R-squared can also be used. We already saw that R-squared is biased as it tends to increase with the number of explanatory variables. So, instead of R-squared, we can use adjusted R-squared. The higher adjusted R-squared, the better the model explains the target variable. 

#### Using information criteria

Using information criteria is also a common way of comparing different models and selecting the best one. Here, we talk about two information criteria known as the **Akaike Information Criterion (AIC)** and **Bayesian Information Criterion (BIC)**. Both take into consideration the sum of the squared errors (SSE), the sample size, and the number of parameters.

The formula for AIC is:

$$nln(SSE)−nln(n)+2p$$ 


The formula for BIC is:

$$nln(SSE)−nln(n)+pln(n)$$

In both of these formulas, $n$ represents the sample size, and $p$ represents the number of regression coefficients in the model (including the constant). $ln$ stands for the natural logarithm.

For both AIC and BIC, the lower the value the better. Hence, we choose the model with the lowest AIC or BIC value. Although we can use either of the two criteria, AIC is usually criticized for its tendency to overfit. In contrast, BIC penalizes the number of parameters more severely than AIC and hence favors more parsimonious models (that is, models with fewer parameters).

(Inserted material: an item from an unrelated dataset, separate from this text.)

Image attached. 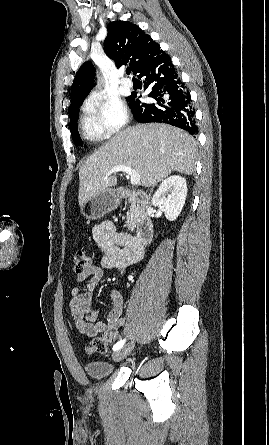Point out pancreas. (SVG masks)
<instances>
[{"mask_svg":"<svg viewBox=\"0 0 269 445\" xmlns=\"http://www.w3.org/2000/svg\"><path fill=\"white\" fill-rule=\"evenodd\" d=\"M141 216V211L139 208L138 203L136 202H131V206L129 211L127 212V224L126 226L128 227L129 230L133 231L134 228L136 227V224L138 223V220Z\"/></svg>","mask_w":269,"mask_h":445,"instance_id":"obj_1","label":"pancreas"}]
</instances>
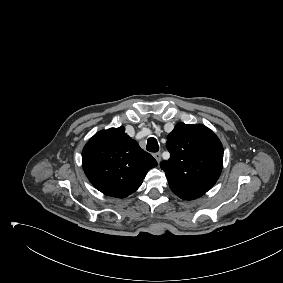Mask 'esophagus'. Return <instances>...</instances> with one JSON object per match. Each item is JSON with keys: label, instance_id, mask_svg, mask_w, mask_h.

## Which medical costs model is better?

statmodels' `summary()` function gives us all of the above metrics. In the tables above, we see that for our first model, R-squared is 0.747, adjusted R-squared is 0.747, F statistic is 986.5, AIC is 27.120 and BIC is 27.150. For our second model, R-squared is 0.837, adjusted R-squared is 0.836, F statistic is 1365, AIC is 26.540 and BIC is 26.570. According to all of the metrics, our second model seems better than the first one.

## Assignments

As in previous checkpoints, please submit links to two Juypyter notebooks (one for each assignment below).

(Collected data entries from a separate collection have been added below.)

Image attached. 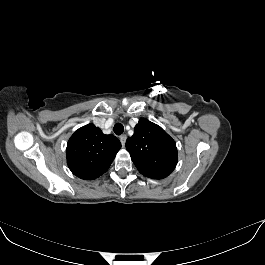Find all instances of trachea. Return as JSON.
<instances>
[{
    "instance_id": "1",
    "label": "trachea",
    "mask_w": 265,
    "mask_h": 265,
    "mask_svg": "<svg viewBox=\"0 0 265 265\" xmlns=\"http://www.w3.org/2000/svg\"><path fill=\"white\" fill-rule=\"evenodd\" d=\"M113 130H114L116 135H121L123 133V131H124V127H123V125L121 123H116L114 125V129Z\"/></svg>"
}]
</instances>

Please submit links to all your work below. This is not a graded checkpoint, but you should discuss your solutions with your mentor. Also, when you're done, compare your work to [these example solutions](https://github.com/Thinkful-Ed/machine-learning-regression-problems/blob/master/notebooks/5.solution_evaluating_goodness_of_fit.ipynb).



### 1. Weather model

For this assignment, you'll revisit the historical temperature dataset. To complete this assignment, submit a link a Jupyter notebook containing your solutions to the following tasks:

* First, load the dataset from the **weatherinszeged** table from Thinkful's database.
* Like in the previous checkpoint, build a linear regression model where your target variable is the difference between the *apparenttemperature* and the *temperature*. As explanatory variables, use *humidity* and *windspeed*. Now, estimate your model using OLS. What are the R-squared and adjusted R-squared values? Do you think they are satisfactory? Why? 
* Next, include the interaction of *humidity* and *windspeed* to the model above and estimate the model using OLS. Now, what is the R-squared of this model? Does this model improve upon the previous one? 
* Add *visibility* as an additional explanatory variable to the first model and estimate it. Did R-squared increase? What about adjusted R-squared? Compare the differences put on the table by the interaction term and the *visibility* in terms of the improvement in the adjusted R-squared. Which one is more useful?
* Choose the best one from the three models above with respect to their AIC and BIC scores. Validate your choice by discussing your justification with your mentor.


###  2. House prices model

In this exercise, you'll work on your house prices model. To complete this assignment, submit a link to a Jupyter notebook containing your solutions to the following tasks:

* Load the **houseprices** data from Thinkful's database.
* Run your house prices model again and assess the goodness of fit of your model using F-test, R-squared, adjusted R-squared, AIC and BIC.
* Do you think your model is satisfactory? If so, why?
* In order to improve the goodness of fit of your model, try different model specifications by adding or removing some variables. 
* For each model you try, get the goodness of fit metrics and compare your models with each other. Which model is the best and why?